Here's what organizer Derek Black had to say about the failed march:

"Sometimes if they (administrators) know you're coming, they make it a

point not to be there."

Ah, but even if that is true (which is highly debatable, especially when it

is the chancellor), wouldn't it have been wise to make an appointment

anyway? Then if the administrator didn't show up, the group could come to

the Beacon with that information, rather than the old "he's in a

meeting" complaint.

Basically, to go over there expecting to see the chancellor and make

demands is ludicrous, not to mention rude. How would you like it if some

rowdy group barged into your office questioning decisions that you probably

didn't even make?

We're all for the intent of these students. After all, they are fighting

for an important program in UT's repertoire of disciplines. What we are

against is the technique the students used.

There is a time and a place for large groups of students barging in and

making demands. This was not one of them.

We can't speak for any of the administration, faculty or staff of UT, but

we are almost positive that they are against any cuts in the

African-American Studies program, too. It's preaching to the choir.

Legislators in Tennessee are the ones who need to hear such complaints.

They are the ones who ultimately have the final say in funding, which

determines how much UT should cut. If it wasn't the African-American

studies program, it would be English or political science or dance.
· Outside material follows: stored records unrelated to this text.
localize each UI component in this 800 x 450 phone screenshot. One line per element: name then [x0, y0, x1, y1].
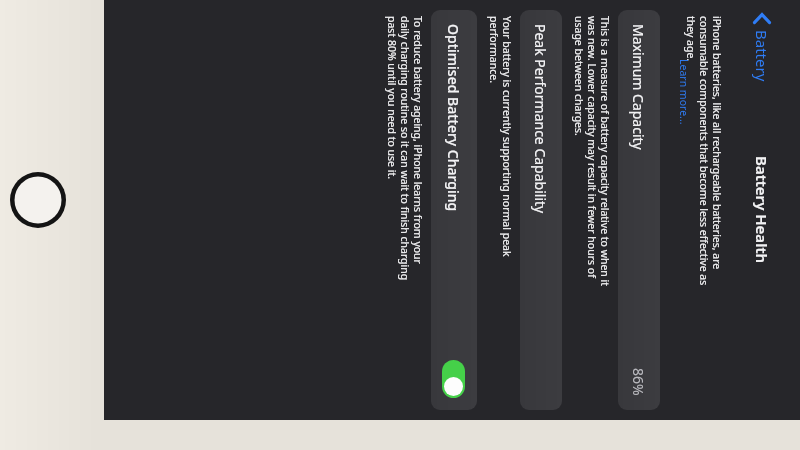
- button[interactable]: Optimised Battery Charging: [431, 10, 477, 410]
- staticText: 86%: [629, 368, 648, 396]
- button[interactable]: Home: [8, 170, 68, 230]
- button[interactable]: Optimised Battery Charging, on: [442, 360, 465, 398]
- staticText: To reduce battery ageing, iPhone learns …: [385, 16, 425, 281]
- staticText: Maximum Capacity: [629, 24, 648, 150]
- staticText: This is a measure of battery capacity re…: [572, 16, 612, 287]
- button[interactable]: Learn more...: [677, 59, 691, 125]
- button[interactable]: Battery: [748, 8, 776, 86]
- staticText: Battery Health: [752, 156, 772, 264]
- staticText: iPhone batteries, like all rechargeable …: [684, 16, 724, 286]
- button[interactable]: Maximum Capacity: [618, 10, 660, 410]
- staticText: Learn more...: [677, 59, 691, 125]
- staticText: Peak Performance Capability: [531, 24, 550, 214]
- staticText: Battery: [752, 30, 772, 82]
- staticText: Optimised Battery Charging: [444, 24, 463, 212]
- button[interactable]: Peak Performance Capability: [520, 10, 562, 410]
- staticText: Your battery is currently supporting nor…: [487, 16, 514, 257]
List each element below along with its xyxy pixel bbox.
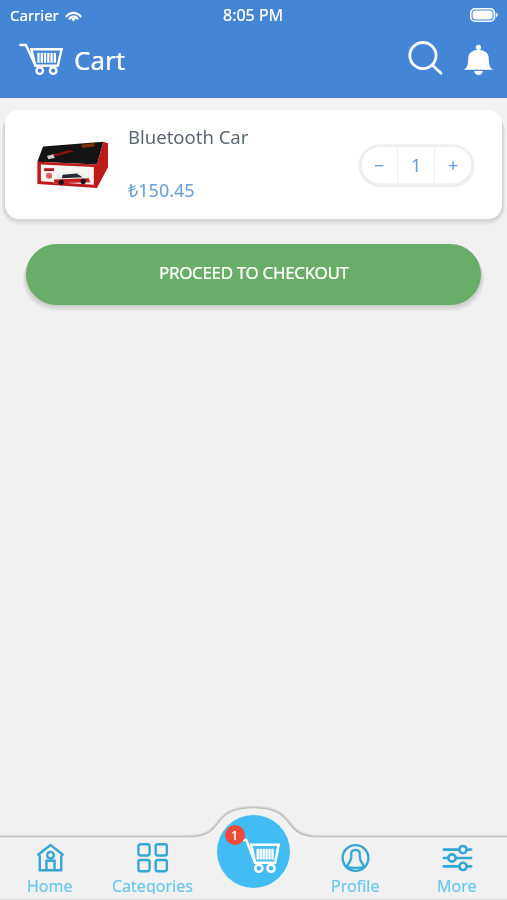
button[interactable]: Cart xyxy=(217,815,290,888)
button[interactable]: Profile xyxy=(305,838,405,894)
button[interactable]: PROCEED TO CHECKOUT xyxy=(26,244,481,305)
staticText: Carrier xyxy=(10,5,59,25)
staticText: Categories xyxy=(112,875,193,894)
button[interactable]: Home xyxy=(0,838,100,894)
button[interactable]: Categories xyxy=(102,838,202,894)
staticText: 1 xyxy=(231,826,239,844)
staticText: ₺150.45 xyxy=(128,178,195,203)
staticText: 8:05 PM xyxy=(223,4,284,26)
staticText: Profile xyxy=(331,875,380,894)
button[interactable]: Decrease quantity xyxy=(362,147,397,183)
button[interactable]: Search xyxy=(401,35,449,83)
staticText: Home xyxy=(27,875,73,894)
staticText: Bluetooth Car xyxy=(128,124,249,149)
button[interactable]: Increase quantity xyxy=(435,147,471,183)
button[interactable]: Bluetooth Car xyxy=(5,110,502,219)
staticText: Cart xyxy=(74,42,126,77)
staticText: − xyxy=(374,153,385,178)
staticText: + xyxy=(448,153,459,178)
staticText: More xyxy=(437,875,477,894)
staticText: PROCEED TO CHECKOUT xyxy=(159,261,349,284)
button[interactable]: More xyxy=(407,838,507,894)
button[interactable]: Notifications xyxy=(454,35,502,83)
staticText: 1 xyxy=(411,153,422,178)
Our question is this: if the dance program were the same size as

African-American Studies and faced the exact same cuts, would students have

marched then?

Perhaps Snyder being in a meeting yesterday was the best thing that

could've happened. Now students have two days (the scheduled meeting will

be Wednesday afternoon) to sit back and ponder any questions or suggestions

they might have. It also affords them two days to calm down and handle the

situation in a calm, thoughtful and productive way. Administrators,

including Snyder, will surely respond in a more positive manner in a

nonconfrontational, positive atmosphere.

Uniting in a cause is good. Being rude is bad. Asking questions and

offering suggestions is good. Making demands is bad. Scheduling meetings is

good. Assuming they won't show up and thus not making an appointment is

bad.

So for the students set to meet with Snyder tomorrow, good luck. Just

remember that UT is in a financial crisis with not enough money to go

around. Cuts have to be made somewhere, and whether we like it or not, Arts

and Sciences will take a major blow. Letting UT and Snyder know that

students don't like this is OK, but barging in with such pressing

information is probably not the way to tell him.